その後、次第に白き大地の民の価値が見出されるようになった。ギルバートたちも仕事の中で、切断された体の一部を扱うことがあった。
「……悪いけど、君たちが満足するような話は持っていない。私も、まだ幼かったから」
興味本位で聞いてしまったことを、ギルバートは後悔した。だがセフィライズは最後に、ぽつりと続けた。
「兄がいて……兄が連れ出してくれた。あとのことは覚えてない」
セフィライズはどこか物悲しげに、焚き火へ目をやる。飲み終わったコップを地面に置き、膝を抱えるように座り直した。
「……そういえば、魔術もですが、相当な剣豪とお伺いしてます! よかったら、少し手合わせして頂けませんか?」
雰囲気を変えようと、ギルバートは勢いよく立ち上がった。自慢の剣を抜き、一振りしてから鞘へ戻す。そして、セフィライズの腰へ視線を向けた。だが彼は首を振る。
「持ってないのですか?」
「持つと重いから、その場で調達した方が早い」
意外な返答に、ギルバートは目を丸くした。
ギルバートの聞いた話では、セフィライズは剣豪として名を知られている。だからこそ、何かしらの名剣を帯びているものだと思っていたのだ。白き大地の民なのだから、魔術を使えばもっと簡単そうなものだが、そういう話はあまり聞かない。
魔術師といえば、普通は杖を持つ。マナを効率よく具現化させたり集約したりする魔導人工物として使うためだ。
しかし近年、大地のマナは減り、いまや枯渇気味だった。大地からマナを集めることができず、結果として術者自身のマナを使うしかない。さらに詠唱には時間がかかり、隙も大きい。
そのため、結局は剣に頼る者が多くなった。この世界では、魔術の素養があっても、それを活かす土壌はあまり育っていない。

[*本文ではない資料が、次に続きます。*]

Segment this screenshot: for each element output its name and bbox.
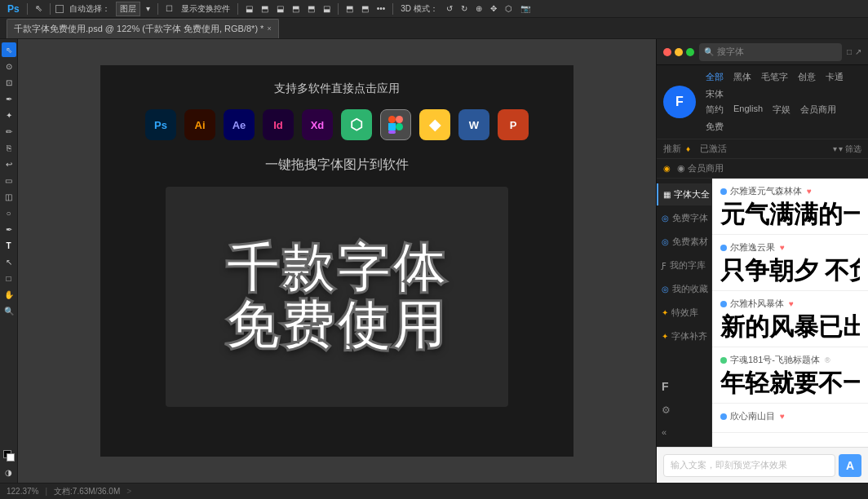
hand-tool[interactable]: ✋ [2, 287, 16, 302]
quick-mask[interactable]: ◑ [2, 465, 16, 479]
app-icon-sketch[interactable]: ⬡ [341, 109, 372, 140]
pen-tool[interactable]: ✒ [2, 222, 16, 236]
font-entry-2[interactable]: 尔雅逸云果 ♥ 只争朝夕 不负韶 [712, 235, 868, 291]
tag-member-use[interactable]: 会员商用 [797, 103, 839, 117]
tag-free[interactable]: 免费 [702, 120, 727, 134]
more-tools[interactable]: ••• [374, 4, 388, 13]
nav-my-font-icon: Ƒ [662, 261, 666, 270]
tag-hei[interactable]: 黑体 [730, 70, 755, 84]
select-tool[interactable]: ⇖ [2, 42, 16, 57]
font-entry-1[interactable]: 尔雅逐元气森林体 ♥ 元气满满的一米 [712, 179, 868, 235]
tag-cartoon[interactable]: 卡通 [822, 70, 847, 84]
layer-type-dropdown[interactable]: 图层 [116, 2, 140, 16]
app-icon-id[interactable]: Id [263, 109, 294, 140]
align-center-v[interactable]: ⬒ [305, 4, 317, 13]
align-right[interactable]: ⬓ [274, 4, 286, 13]
app-icon-xd[interactable]: Xd [302, 109, 333, 140]
show-transform-checkbox[interactable]: ☐ [163, 4, 175, 13]
font-heart-3[interactable]: ♥ [789, 299, 794, 308]
tag-song[interactable]: 宋体 [702, 87, 727, 101]
search-action-2[interactable]: ↗ [855, 47, 861, 56]
align-bottom[interactable]: ⬓ [321, 4, 333, 13]
app-icon-figma[interactable] [380, 109, 411, 140]
lasso-tool[interactable]: ⊙ [2, 59, 16, 73]
spot-heal-tool[interactable]: ✦ [2, 108, 16, 122]
font-entry-5-header: 欣心南山目 ♥ [720, 410, 860, 422]
search-input[interactable]: 搜字体 [717, 46, 837, 58]
clone-tool[interactable]: ⎘ [2, 140, 16, 155]
input-a-button[interactable]: A [839, 454, 861, 477]
close-dot[interactable] [663, 48, 671, 56]
auto-select-checkbox[interactable] [55, 5, 64, 13]
nav-font-all[interactable]: ▦ 字体大全 [657, 183, 711, 205]
tag-mao[interactable]: 毛笔字 [758, 70, 791, 84]
align-center-h[interactable]: ⬒ [259, 4, 271, 13]
tag-simple[interactable]: 简约 [702, 103, 727, 117]
distribute-h[interactable]: ⬒ [343, 4, 356, 13]
preview-text-input[interactable]: 输入文案，即刻预览字体效果 [663, 454, 835, 477]
nav-collapse[interactable]: « [657, 422, 711, 442]
fg-bg-color[interactable] [2, 448, 16, 463]
active-tab[interactable]: 千款字体免费使用.psd @ 122% (千款字体 免费使用, RGB/8*) … [7, 19, 279, 38]
nav-settings[interactable]: ⚙ [657, 400, 711, 421]
pan-3d[interactable]: ✥ [488, 4, 499, 13]
nav-settings-icon: ⚙ [662, 404, 671, 416]
tag-all[interactable]: 全部 [702, 70, 727, 84]
font-heart-1[interactable]: ♥ [807, 187, 812, 196]
nav-supplement[interactable]: ✦ 字体补齐 [657, 325, 711, 347]
rotate-left[interactable]: ↺ [444, 4, 455, 13]
member-commercial-text[interactable]: ◉ 会员商用 [677, 162, 724, 174]
shape-tool[interactable]: □ [2, 271, 16, 285]
right-panel: 🔍 搜字体 □ ↗ F 全部 黑体 毛笔字 创意 卡通 宋体 [656, 39, 868, 483]
font-entry-4[interactable]: 字魂181号-飞驰标题体 ® 年轻就要不一样 [712, 347, 868, 404]
font-heart-2[interactable]: ♥ [780, 243, 785, 252]
burn-tool[interactable]: ○ [2, 205, 16, 220]
app-icon-sketch2[interactable]: ◆ [419, 109, 450, 140]
app-icon-ai[interactable]: Ai [184, 109, 215, 140]
nav-free-font[interactable]: ◎ 免费字体 [657, 207, 711, 229]
tag-ziyu[interactable]: 字娱 [769, 103, 794, 117]
app-icon-word[interactable]: W [458, 109, 489, 140]
type-tool[interactable]: T [2, 238, 16, 253]
nav-my-font[interactable]: Ƒ 我的字库 [657, 254, 711, 276]
align-left[interactable]: ⬓ [243, 4, 255, 13]
nav-bottom-f[interactable]: F [657, 375, 711, 398]
nav-special[interactable]: ✦ 特效库 [657, 302, 711, 324]
distribute-v[interactable]: ⬒ [359, 4, 371, 13]
eraser-tool[interactable]: ▭ [2, 173, 16, 188]
tag-create[interactable]: 创意 [795, 70, 819, 84]
font-dot-2 [720, 245, 727, 251]
tab-close-btn[interactable]: × [267, 24, 271, 33]
nav-my-collect[interactable]: ◎ 我的收藏 [657, 278, 711, 300]
zoom-tool[interactable]: 🔍 [2, 303, 16, 318]
app-icon-ps[interactable]: Ps [145, 109, 176, 140]
eyedropper-tool[interactable]: ✒ [2, 91, 16, 106]
filter-button[interactable]: ▾ ▾ 筛选 [833, 144, 861, 155]
history-brush[interactable]: ↩ [2, 157, 16, 171]
object-3d[interactable]: ⬡ [503, 4, 515, 13]
maximize-dot[interactable] [686, 48, 694, 56]
font-entry-5[interactable]: 欣心南山目 ♥ [712, 404, 868, 433]
camera-3d[interactable]: 📷 [518, 4, 533, 13]
font-entry-3[interactable]: 尔雅朴风暴体 ♥ 新的风暴已出现 [712, 291, 868, 347]
brush-tool[interactable]: ✏ [2, 124, 16, 139]
move-tool[interactable]: ⇖ [33, 3, 45, 14]
search-box[interactable]: 🔍 搜字体 [699, 43, 842, 61]
font-heart-5[interactable]: ♥ [780, 412, 785, 421]
align-top[interactable]: ⬒ [290, 4, 302, 13]
search-action-1[interactable]: □ [847, 47, 852, 56]
font-list[interactable]: 尔雅逐元气森林体 ♥ 元气满满的一米 尔雅逸云果 ♥ 只争朝夕 不负韶 [712, 179, 868, 447]
tag-english[interactable]: English [730, 103, 766, 117]
minimize-dot[interactable] [675, 48, 683, 56]
path-select[interactable]: ↖ [2, 254, 16, 269]
nav-free-material[interactable]: ◎ 免费素材 [657, 231, 711, 253]
app-icon-ppt[interactable]: P [498, 109, 529, 140]
rotate-right[interactable]: ↻ [458, 4, 470, 13]
status-bar: 122.37% | 文档:7.63M/36.0M > [0, 483, 868, 499]
gradient-tool[interactable]: ◫ [2, 189, 16, 204]
app-icon-ae[interactable]: Ae [224, 109, 255, 140]
crop-tool[interactable]: ⊡ [2, 75, 16, 90]
doc-size: 文档:7.63M/36.0M [54, 486, 120, 497]
search-icon: 🔍 [704, 47, 714, 56]
zoom-3d[interactable]: ⊕ [473, 4, 485, 13]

それでも、剣を帯びていない剣豪など、ギルバートには想像もつかなかった。
「それと全く同じことを言ってる奴を、一人知ってますよ。今回の遠征にも誘ったんですが、断られてしまいました」
ギルバートは酒場での出来事を思い出し、苦笑した。それを聞いたセフィライズは、わずかに複雑そうな表情を見せる。